In today’s energy climate more and more people have become motivated to accomplish what they can to become more energy efficient to conserve energy and money. Regrettably this same climate has encouraged some to take advantage of innocent consumers’ desires to save energy and reduce operating expenses.
Vendors that advertise power factor improvement (kVAR correction) and transient voltage suppression to save energy are a good case in point of this bad trend. Recently we are seeing more and more of these businesses cropping up and we believe it is time to set the record straight.
First off, transient voltage surge suppression (TVSS) plays an important part in improving power quality to guard sensitive equipment inside a facility. However, TVSS does not save energy. TVSS’s are barely active an infinitesimal portion of a second to defend against voltage surges which only last for less than a millisecond. To actually decrease energy use the TVSS would need to essentially cut power consumption for an extended amount of time which is not what they are designed to do. Again, TVSS is essential to protect susceptible electrical equipment but consumers should steer clear of vendors promising, or even guaranteeing, a reduction in energy consumption.

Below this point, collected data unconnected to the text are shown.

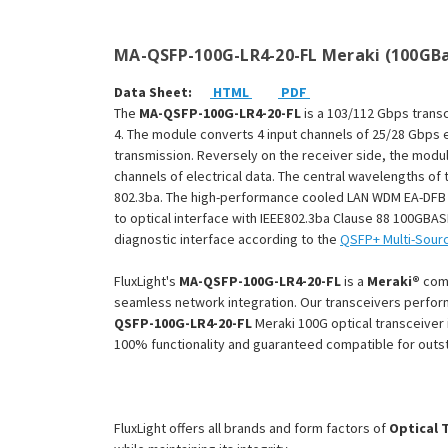
MA-QSFP-100G-LR4-20-FL Meraki (100GBa
Data Sheet:
HTML
PDF
The
MA-QSFP-100G-LR4-20-FL
is a 103/112 Gbps trans
4. The module converts 4 input channels of 25/28 Gbps e
transmission. Reversely on the receiver side, the modul
channels of electrical data. The central wavelengths o
802.3ba. The high-performance cooled LAN WDM EA-DFB tr
to optical interface with IEEE802.3ba Clause 88 100GBAS
diagnostic interface according to the
QSFP+ Multi-Sour
FluxLight's
MA-QSFP-100G-LR4-20-FL
is a
Meraki®
com
seamless network integration. Our transceivers perform
QSFP-100G-LR4-20-FL
Meraki 100G optical transceiver 
100% functionality and guaranteed compatible for out
FluxLight offers all brands and form factors of
Optical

And what about salespeople who maintain that increasing power factor will save 15% or 20% or 30% of energy consumption and resultant costs? This is false but also a bit trickier.
For homes, power factor correction does zero to save energy because the average home already has an average power factor of approximately 0.97 which is nearly the perfect power factor of 1 or unity. Additionally, the unit (called a capacitor) is installed at the homes main circuit breaker. According to IEEE 220.127.116.11 capacitors must be located at or near the individual inductive motor loads to decrease power system losses by reducing heat and distribution losses known as I2R losses.
So what about commercial and industrial facilities looking to use power factor correction to shrink energy expenditures? It is completely appropriate for a business that is incurring penalties or a kVA billing structure from the utility company to improve the facility’s overall power factor by installing a capacitor bank at the main electrical service entrance or individual capacitors at or near the particular motor loads. Doing so will do away with the power factor penalties and/or reduce the kVA demand charges on the electric bill which can save considerable money and provide a significant ROI on the investment.
But what about power factor correction reducing kWh consumption? IEEE also tells us that at most I2R losses only account for 2 to 5% of the total load in a facility. Simple arithmetic tells us that it would be in opposition to the laws of physics to obtain the 15% to 30% energy reduction claimed by some vendors. Consider it. Even if your facility had 5% distribution losses and you could correct 100% of the predicament via power factor correction at every load (which can’t be done) you would still save no more than 5% at most. No where close to the claims of some capacitor reps and manufacturers.
All that said, power factor correction when done appropriately will eliminate utility penalties and kVA demand charges, improve facility power quality, increase electrical system capacity, and save a modicum of energy when applied at the proper motor loads in an industrial facility.
So make an investment in transient voltage surge suppression and power factor correction when appropriate and necessary. But caveat emptor!